Records from a dataset -
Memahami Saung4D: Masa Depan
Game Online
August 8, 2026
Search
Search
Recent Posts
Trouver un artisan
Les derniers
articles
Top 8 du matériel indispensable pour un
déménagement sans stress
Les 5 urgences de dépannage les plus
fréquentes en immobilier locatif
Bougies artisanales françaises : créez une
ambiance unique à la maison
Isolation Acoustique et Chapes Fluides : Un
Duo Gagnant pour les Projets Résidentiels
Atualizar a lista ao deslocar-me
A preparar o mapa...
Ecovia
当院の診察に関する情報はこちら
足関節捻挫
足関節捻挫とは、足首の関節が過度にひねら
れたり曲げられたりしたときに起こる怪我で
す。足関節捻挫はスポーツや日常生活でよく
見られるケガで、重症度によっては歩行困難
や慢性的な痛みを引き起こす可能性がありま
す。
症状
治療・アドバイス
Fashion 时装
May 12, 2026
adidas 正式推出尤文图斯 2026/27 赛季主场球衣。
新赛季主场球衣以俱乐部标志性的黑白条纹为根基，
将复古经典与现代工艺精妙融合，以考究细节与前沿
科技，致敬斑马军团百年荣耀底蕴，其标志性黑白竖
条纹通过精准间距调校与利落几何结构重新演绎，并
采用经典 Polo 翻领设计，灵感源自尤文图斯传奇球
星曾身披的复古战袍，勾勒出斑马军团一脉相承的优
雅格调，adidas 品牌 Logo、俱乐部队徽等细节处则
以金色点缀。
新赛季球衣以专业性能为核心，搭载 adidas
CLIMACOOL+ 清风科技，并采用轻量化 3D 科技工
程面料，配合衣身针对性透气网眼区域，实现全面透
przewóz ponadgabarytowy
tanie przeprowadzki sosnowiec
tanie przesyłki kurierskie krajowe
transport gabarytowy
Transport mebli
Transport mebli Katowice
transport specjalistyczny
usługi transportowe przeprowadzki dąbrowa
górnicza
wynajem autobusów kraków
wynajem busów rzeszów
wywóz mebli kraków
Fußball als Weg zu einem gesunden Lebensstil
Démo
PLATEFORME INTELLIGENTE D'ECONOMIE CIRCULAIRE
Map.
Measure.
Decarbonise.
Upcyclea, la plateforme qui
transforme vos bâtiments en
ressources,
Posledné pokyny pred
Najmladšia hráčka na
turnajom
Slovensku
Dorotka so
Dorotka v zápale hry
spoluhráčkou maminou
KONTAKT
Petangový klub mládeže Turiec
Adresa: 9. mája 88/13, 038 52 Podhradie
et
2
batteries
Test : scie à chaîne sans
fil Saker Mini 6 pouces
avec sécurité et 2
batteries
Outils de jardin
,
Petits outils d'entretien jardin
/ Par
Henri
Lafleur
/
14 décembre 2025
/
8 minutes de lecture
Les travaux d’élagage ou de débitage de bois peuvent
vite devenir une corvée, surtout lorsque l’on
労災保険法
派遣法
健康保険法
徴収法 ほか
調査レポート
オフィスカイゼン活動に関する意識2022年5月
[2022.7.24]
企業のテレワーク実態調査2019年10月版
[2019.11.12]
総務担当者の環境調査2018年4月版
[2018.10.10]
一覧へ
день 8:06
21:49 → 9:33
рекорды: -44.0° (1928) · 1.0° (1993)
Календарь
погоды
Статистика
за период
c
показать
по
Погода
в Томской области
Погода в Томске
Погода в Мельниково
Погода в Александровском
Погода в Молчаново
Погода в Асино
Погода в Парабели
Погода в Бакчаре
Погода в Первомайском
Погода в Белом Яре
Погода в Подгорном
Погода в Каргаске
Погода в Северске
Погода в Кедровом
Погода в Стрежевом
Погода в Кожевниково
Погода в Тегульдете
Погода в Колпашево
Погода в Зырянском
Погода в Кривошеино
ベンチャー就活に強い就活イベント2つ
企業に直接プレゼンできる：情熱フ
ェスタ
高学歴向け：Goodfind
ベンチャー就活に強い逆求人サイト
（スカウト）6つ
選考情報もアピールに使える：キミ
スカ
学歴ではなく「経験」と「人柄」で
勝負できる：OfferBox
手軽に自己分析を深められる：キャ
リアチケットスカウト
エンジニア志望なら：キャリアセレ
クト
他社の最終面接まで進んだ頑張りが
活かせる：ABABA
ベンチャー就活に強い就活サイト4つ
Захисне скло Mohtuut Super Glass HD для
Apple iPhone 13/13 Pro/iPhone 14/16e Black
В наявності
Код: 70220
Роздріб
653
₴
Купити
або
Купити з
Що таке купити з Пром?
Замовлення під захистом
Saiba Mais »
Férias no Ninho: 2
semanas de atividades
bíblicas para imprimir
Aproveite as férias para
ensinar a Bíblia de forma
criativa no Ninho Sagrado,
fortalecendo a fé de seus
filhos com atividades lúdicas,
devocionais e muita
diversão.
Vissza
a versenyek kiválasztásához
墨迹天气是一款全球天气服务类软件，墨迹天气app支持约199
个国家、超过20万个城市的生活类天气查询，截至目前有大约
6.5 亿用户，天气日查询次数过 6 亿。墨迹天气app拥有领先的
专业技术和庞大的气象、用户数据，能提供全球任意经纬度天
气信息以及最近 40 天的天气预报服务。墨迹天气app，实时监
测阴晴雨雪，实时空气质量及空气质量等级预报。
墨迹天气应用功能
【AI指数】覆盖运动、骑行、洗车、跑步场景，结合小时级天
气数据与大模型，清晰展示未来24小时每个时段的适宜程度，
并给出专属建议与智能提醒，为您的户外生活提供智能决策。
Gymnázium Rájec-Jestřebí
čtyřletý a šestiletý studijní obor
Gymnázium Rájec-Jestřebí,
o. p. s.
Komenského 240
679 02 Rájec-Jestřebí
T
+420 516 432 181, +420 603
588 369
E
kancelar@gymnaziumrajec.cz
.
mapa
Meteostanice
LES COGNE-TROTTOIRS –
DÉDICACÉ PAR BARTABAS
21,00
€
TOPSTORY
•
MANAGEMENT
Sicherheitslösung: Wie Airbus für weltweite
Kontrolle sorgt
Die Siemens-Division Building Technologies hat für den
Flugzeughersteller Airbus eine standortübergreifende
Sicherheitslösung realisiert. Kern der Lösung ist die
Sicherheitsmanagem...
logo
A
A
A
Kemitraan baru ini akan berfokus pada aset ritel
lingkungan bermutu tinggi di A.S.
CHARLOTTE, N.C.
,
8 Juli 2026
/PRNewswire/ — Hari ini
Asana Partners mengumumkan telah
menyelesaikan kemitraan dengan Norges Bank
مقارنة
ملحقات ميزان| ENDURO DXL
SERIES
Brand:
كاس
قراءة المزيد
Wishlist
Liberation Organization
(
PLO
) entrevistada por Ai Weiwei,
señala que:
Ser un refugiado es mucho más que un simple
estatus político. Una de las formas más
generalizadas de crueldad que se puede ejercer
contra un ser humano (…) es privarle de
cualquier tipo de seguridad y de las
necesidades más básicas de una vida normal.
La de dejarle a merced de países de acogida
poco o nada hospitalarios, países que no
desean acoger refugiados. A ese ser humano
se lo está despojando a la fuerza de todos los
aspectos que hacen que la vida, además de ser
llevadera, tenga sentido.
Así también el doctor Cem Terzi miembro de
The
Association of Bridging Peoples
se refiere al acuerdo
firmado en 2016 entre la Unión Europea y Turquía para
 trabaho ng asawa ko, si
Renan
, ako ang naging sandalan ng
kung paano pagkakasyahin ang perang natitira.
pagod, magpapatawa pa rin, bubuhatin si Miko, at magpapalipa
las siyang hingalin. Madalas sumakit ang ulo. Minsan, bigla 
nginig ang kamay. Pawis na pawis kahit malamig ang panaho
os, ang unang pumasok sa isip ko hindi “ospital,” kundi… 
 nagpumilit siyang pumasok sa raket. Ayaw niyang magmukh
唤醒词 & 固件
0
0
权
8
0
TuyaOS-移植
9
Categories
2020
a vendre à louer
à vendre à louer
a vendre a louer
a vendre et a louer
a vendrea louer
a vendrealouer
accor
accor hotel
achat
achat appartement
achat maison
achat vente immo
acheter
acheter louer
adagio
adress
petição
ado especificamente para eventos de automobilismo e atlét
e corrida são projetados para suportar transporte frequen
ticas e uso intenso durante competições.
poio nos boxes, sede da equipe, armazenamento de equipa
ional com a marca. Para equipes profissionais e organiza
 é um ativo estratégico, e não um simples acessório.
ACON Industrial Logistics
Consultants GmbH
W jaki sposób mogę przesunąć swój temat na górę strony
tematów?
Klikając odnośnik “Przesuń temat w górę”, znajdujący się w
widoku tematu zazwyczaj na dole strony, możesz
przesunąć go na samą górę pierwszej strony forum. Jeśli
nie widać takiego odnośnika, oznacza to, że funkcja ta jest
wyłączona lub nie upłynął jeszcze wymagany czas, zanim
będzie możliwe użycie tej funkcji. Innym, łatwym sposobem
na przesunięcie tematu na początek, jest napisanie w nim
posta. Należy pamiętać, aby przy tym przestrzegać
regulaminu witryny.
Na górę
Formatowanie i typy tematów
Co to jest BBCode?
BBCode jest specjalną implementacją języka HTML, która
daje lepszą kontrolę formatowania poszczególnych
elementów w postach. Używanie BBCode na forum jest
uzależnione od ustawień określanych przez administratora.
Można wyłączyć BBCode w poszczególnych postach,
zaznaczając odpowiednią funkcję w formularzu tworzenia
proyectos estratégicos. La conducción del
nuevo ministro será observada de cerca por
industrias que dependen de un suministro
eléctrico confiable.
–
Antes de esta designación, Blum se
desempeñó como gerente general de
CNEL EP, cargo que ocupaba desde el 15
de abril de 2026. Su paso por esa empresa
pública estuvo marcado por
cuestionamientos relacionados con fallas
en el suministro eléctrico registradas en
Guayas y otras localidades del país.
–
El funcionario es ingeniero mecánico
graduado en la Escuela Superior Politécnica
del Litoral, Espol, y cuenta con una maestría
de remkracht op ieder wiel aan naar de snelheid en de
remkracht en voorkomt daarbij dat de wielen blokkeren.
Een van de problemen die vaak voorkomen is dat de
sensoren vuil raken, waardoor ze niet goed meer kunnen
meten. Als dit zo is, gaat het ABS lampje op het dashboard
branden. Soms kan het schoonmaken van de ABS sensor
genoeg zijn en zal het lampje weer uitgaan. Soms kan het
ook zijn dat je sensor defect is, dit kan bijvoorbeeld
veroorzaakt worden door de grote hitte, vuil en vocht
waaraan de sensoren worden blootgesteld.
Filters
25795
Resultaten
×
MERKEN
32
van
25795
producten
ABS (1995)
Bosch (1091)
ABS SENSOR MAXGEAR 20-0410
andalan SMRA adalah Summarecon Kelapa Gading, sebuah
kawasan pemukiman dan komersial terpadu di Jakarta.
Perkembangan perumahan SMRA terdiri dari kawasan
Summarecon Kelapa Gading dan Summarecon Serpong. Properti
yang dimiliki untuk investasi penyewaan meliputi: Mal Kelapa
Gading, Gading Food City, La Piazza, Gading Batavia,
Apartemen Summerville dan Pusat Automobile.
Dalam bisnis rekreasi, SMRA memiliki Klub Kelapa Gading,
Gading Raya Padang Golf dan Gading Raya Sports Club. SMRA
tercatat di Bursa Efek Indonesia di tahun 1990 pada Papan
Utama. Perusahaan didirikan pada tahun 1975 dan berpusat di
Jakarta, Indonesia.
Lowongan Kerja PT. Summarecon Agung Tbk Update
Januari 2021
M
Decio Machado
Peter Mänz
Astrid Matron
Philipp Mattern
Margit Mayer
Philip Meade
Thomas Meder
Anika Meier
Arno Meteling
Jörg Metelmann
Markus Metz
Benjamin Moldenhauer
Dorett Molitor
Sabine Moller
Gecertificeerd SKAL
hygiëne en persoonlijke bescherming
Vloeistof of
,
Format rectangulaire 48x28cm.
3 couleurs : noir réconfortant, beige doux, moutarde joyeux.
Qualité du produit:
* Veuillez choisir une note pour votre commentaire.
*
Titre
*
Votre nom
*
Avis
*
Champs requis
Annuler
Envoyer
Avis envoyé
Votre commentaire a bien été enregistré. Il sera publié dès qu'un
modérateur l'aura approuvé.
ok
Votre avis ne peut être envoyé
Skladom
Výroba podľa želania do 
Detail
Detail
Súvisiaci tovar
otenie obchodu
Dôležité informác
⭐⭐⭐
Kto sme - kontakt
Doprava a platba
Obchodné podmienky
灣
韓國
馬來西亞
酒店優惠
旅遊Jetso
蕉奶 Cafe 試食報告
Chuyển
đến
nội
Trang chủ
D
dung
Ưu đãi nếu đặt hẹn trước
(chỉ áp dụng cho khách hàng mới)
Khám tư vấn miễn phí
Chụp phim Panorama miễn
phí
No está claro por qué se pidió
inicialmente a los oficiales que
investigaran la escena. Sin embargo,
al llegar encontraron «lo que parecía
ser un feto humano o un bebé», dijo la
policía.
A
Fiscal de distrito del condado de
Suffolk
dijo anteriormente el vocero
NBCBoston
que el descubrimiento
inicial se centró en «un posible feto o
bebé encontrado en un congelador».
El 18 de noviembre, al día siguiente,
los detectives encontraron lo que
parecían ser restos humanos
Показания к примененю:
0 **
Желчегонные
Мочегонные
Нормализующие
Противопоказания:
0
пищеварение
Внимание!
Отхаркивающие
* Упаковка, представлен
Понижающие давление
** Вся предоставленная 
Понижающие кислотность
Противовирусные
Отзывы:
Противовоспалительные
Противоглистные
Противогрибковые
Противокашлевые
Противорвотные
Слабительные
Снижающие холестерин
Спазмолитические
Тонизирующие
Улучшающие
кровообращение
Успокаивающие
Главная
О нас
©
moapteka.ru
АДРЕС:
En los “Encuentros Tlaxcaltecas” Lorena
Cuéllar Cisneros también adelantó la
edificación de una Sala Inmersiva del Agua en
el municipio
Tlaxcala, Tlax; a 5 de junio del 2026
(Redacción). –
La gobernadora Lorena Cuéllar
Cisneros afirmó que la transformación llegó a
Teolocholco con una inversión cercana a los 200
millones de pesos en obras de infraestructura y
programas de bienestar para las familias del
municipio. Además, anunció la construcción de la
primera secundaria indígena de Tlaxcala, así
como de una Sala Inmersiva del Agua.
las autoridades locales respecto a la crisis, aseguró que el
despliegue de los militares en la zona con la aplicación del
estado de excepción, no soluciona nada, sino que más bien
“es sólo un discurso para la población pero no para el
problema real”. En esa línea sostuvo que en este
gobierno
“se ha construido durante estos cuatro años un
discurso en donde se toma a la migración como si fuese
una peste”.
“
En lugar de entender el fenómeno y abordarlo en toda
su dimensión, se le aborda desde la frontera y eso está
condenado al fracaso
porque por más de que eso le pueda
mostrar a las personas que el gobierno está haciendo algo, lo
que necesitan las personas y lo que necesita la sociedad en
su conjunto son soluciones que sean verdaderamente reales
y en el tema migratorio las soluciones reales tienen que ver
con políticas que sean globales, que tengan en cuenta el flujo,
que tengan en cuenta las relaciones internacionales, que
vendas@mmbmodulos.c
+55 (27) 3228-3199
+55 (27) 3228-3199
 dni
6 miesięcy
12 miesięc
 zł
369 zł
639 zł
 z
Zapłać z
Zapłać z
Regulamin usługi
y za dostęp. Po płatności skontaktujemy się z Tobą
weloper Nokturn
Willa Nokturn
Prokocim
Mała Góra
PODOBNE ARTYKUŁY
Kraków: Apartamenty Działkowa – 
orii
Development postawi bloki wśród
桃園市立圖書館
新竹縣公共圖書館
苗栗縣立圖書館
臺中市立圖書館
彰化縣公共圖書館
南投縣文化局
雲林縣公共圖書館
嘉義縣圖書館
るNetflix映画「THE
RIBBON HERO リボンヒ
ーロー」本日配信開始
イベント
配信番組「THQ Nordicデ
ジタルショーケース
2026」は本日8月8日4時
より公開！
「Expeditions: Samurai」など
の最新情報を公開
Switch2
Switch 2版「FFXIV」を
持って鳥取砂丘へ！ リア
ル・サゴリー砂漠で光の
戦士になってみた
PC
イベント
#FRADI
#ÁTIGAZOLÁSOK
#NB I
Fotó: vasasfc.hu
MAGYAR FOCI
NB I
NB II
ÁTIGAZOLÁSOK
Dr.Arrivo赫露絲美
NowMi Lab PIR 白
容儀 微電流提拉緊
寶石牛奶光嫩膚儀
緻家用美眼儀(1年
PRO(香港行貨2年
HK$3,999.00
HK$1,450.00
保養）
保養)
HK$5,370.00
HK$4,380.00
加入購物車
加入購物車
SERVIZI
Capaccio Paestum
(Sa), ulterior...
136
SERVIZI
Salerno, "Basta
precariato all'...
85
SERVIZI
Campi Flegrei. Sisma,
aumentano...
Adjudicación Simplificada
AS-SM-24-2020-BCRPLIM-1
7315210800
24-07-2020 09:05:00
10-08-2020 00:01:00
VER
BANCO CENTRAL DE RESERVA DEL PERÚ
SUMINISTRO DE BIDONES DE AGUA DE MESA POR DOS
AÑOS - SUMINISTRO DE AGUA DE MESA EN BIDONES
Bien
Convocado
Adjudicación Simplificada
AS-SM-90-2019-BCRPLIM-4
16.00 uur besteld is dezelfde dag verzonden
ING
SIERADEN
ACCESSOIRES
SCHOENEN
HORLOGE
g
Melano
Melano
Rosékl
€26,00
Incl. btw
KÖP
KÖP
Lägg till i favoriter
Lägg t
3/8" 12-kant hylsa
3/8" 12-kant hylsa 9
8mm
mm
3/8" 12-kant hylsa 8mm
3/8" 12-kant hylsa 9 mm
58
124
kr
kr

TASK REQUIREMENTS -
Scan the data above for the word "cuenta" and report every line where it is found.

YOUR SOLUTION -
del Litoral, Espol, y cuenta con una maestría
con políticas que sean globales, que tengan en cuenta el flujo,
que tengan en cuenta las relaciones internacionales, que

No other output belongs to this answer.